See, in our house, so far Lily's not very into TV. Like, at all.
I'm not comfortable exposing Oli to screen time yet, so apart from sitting on my lap while I read blogs occasionally, he hasn't had the chance to decide if he likes TV or doesn't. Lily has, and I'd say she's not a huge fan. Which is probably great. Many a mom have congratulated me on this "accomplishment" and assured me that we're better off. Kids, after all, get easily addicted to TV. But secretly (now, not so secretly), I wish Lily would feign interest in TV. I'd love to have an assured 20 minute break at the 4pm Bonkers Hour. I'd love knowing if I just popped in a video (parent approved, of course), that she would chill out for a few minutes. But she watches TV for no more than 2 minutes before walking away, so we just don't bother.

Lately, here in New York, where we have very few toys and play dates, I've been trying to introduce TV again. In very short segments (between 2 and 10 minutes) I've showed Lily some really cute programs on YouTube. (1) Octonauts (2) Small Potatoes (3) Barefoot Books

And I don't feel the least bit guilty about it. While I've read the research suggesting children under age two not be exposed to media, I'm OK with letting Lily (who is 2) have up to 20 minutes/day of screen time, provided that it's not every day and that it's still referred to as a treat.

Here's a few guidelines I'm putting in place now in hopes of not creating an addicted kiddo, but still feeling the freedom to allow screens in our kid's lives:
  • Set healthy examples for our kids. On average, Brad and me watch less than 30 minutes a day of television, so there's no reason they should think it's normal to watch any more than that. We enjoy media (movies, hockey, The Olympics) but it's not a routine or something that consumes us. I imagine our kid's will have a far harder time becoming addicted to TV if we aren't watching it often.
  • Keep screens limited.
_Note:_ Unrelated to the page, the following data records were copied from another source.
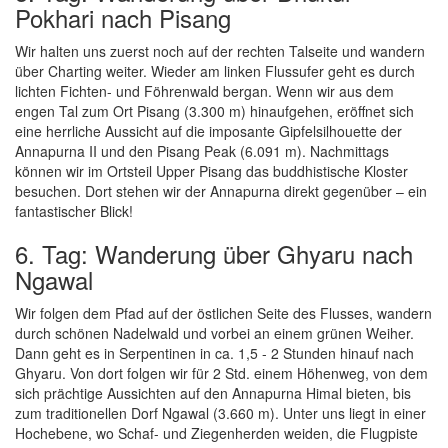
Pokhari nach Pisang
Wir halten uns zuerst noch auf der rechten Talseite und wandern
über Charting weiter. Wieder am linken Flussufer geht es durch
lichten Fichten- und Föhrenwald bergan. Wenn wir aus dem
engen Tal zum Ort Pisang (3.300 m) hinaufgehen, eröffnet sich
eine herrliche Aussicht auf die imposante Gipfelsilhouette der
Annapurna II und den Pisang Peak (6.091 m). Nachmittags
können wir im Ortsteil Upper Pisang das buddhistische Kloster
besuchen. Dort stehen wir der Annapurna direkt gegenüber – ein
fantastischer Blick!
6. Tag: Wanderung über Ghyaru nach
Ngawal
Wir folgen dem Pfad auf der östlichen Seite des Flusses, wandern
durch schönen Nadelwald und vorbei an einem grünen Weiher.
Dann geht es in Serpentinen in ca. 1,5 - 2 Stunden hinauf nach
Ghyaru. Von dort folgen wir für 2 Std. einem Höhenweg, von dem
sich prächtige Aussichten auf den Annapurna Himal bieten, bis
zum traditionellen Dorf Ngawal (3.660 m). Unter uns liegt in einer
Hochebene, wo Schaf- und Ziegenherden weiden, die Flugpiste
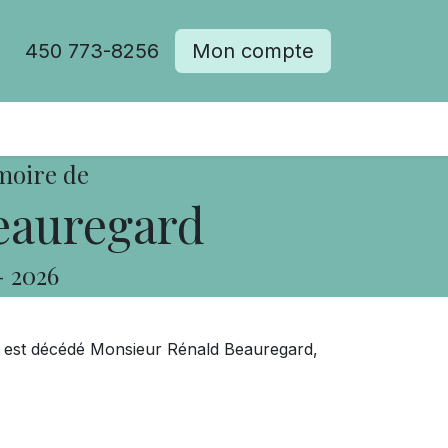
450 773-8256
Mon compte
moire de
eauregard
-
2026
s, est décédé Monsieur Rénald Beauregard,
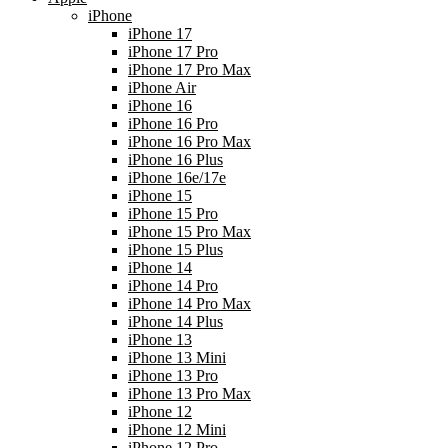
iPhone
iPhone 17
iPhone 17 Pro
iPhone 17 Pro Max
iPhone Air
iPhone 16
iPhone 16 Pro
iPhone 16 Pro Max
iPhone 16 Plus
iPhone 16e/17e
iPhone 15
iPhone 15 Pro
iPhone 15 Pro Max
iPhone 15 Plus
iPhone 14
iPhone 14 Pro
iPhone 14 Pro Max
iPhone 14 Plus
iPhone 13
iPhone 13 Mini
iPhone 13 Pro
iPhone 13 Pro Max
iPhone 12
iPhone 12 Mini
iPhone 12 Pro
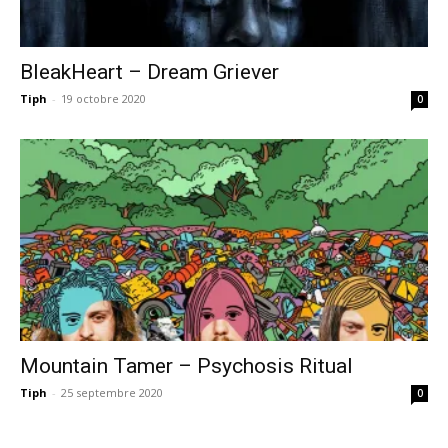
BleakHeart – Dream Griever
Tiph
-
19 octobre 2020
0
Mountain Tamer – Psychosis Ritual
Tiph
-
25 septembre 2020
0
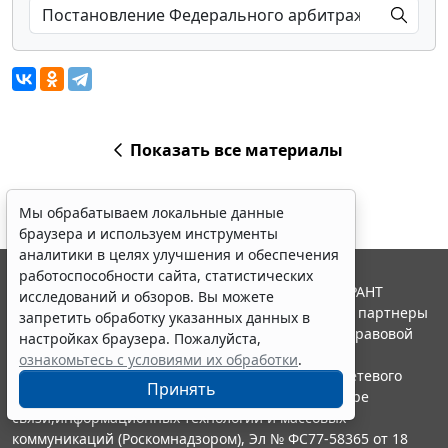
Показать все материалы
Мы обрабатываем локальные данные
браузера и используем инструменты
аналитики в целях улучшения и обеспечения
работоспособности сайта, статистических
© ООО "НПП "ГАРАНТ-СЕРВИС", 2026. Система ГАРАНТ
исследований и обзоров. Вы можете
выпускается с 1990 года. Компания "Гарант" и ее партнеры
запретить обработку указанных данных в
являются участниками Российской ассоциации правовой
настройках браузера. Пожалуйста,
информации ГАРАНТ.
ознакомьтесь с условиями их обработки
.
Портал ГАРАНТ.РУ зарегистрирован в качестве сетевого
Принять
издания Федеральной службой по надзору в сфере
связи,информационных технологий и массовых
коммуникаций (Роскомнадзором), Эл № ФС77-58365 от 18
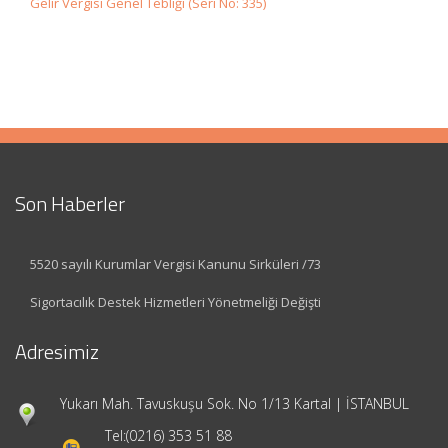
Gelir Vergisi Genel Tebliği (Seri No: 335)
Son Haberler
5520 sayılı Kurumlar Vergisi Kanunu Sirküleri /73
Sigortacılık Destek Hizmetleri Yönetmeliği Değişti
Adresimiz
Yukarı Mah. Tavuskuşu Sok. No 1/13 Kartal | İSTANBUL
Tel:
(0216) 353 51 88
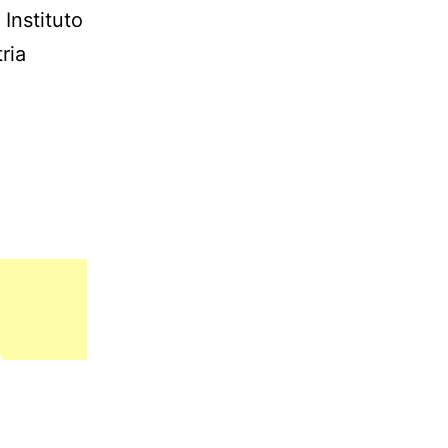
Instituto
ria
I'm all for iPhones - I wish I had one! But I'm aware that it's a screen and often confused as a kid's toy.  Our phones, computers, and electronics are off limits for the kids (in large part, because Lily broke my old cell phone, but also to limit their exposure). Also, we have one medium sized TV and it's never on unless we're watching something (not just background noise).
  • Be cautious of advertisements. Brands are targeting children as young as Lily and Oli's age. That is terrifying! But real. So we play music from our iPods instead of listening to car radio and I often turn the TV to mute when commercials come on. I know I can't shield them forever, but it's just unhelpful and unnecessary at their age.
  • Cut back if necessary. This was mentioned in the Parenting Talks from The Village Church that I've frequently recommended. The parents giving the talk suggested that if TV became an expectation instead of a treat, their kids were consuming too much. I like this and though it's irrelevant to me now (Lily hardly watches an episode of Small Potatoes), I've taken it to heart for later.
  • Enjoy moderately. Like I said, we enjoy media. We love watching the hockey game and a good movie - and we hope to share these media experiences with our kids some day! We embrace it as a fun family activity and value the process of enjoying media together as long as it's never our only option for fun or relaxation. 
That pretty much sums up our current thoughts on the issue, and what's working for us as parents. I'd love to hear from you on the issue!

What's working for you when it comes to your kids and media? 
What TV or movies do your kids enjoy? (I'd love suggestions!)
What are your thoughts on children and screen time?


  1. On Sat I wasn't feeling well so Andrew was playing with Coral all afternoon. After we put her to bed he said he was super impressed that I don't turn cartoons on for Coral more then I do, because it would be such an easy way to entertain her. We usually only let her watch something when she first wakes up, or if Im making her lunch and shes being a monkey (I struggle more with lunch time, supper time she always wants to be in the kitchen helping). That being said we are really picky about what she watches. We have found very few shows that we will allow her to watch. Most cartoons on tv have kids that whine to get their way, or are bossy, or try to defy their parents. Not something that we want her to learn. When she was Lilys age she watched a lot of Barney. Kind of annoying for us, but it actually taught her a lot (singing, imagination). And now the only thing she really watches is Mickey Mouse Clubhouse. We have actually found that the very little tv she watches has helped her imagination SO much. But again, all in moderation right :)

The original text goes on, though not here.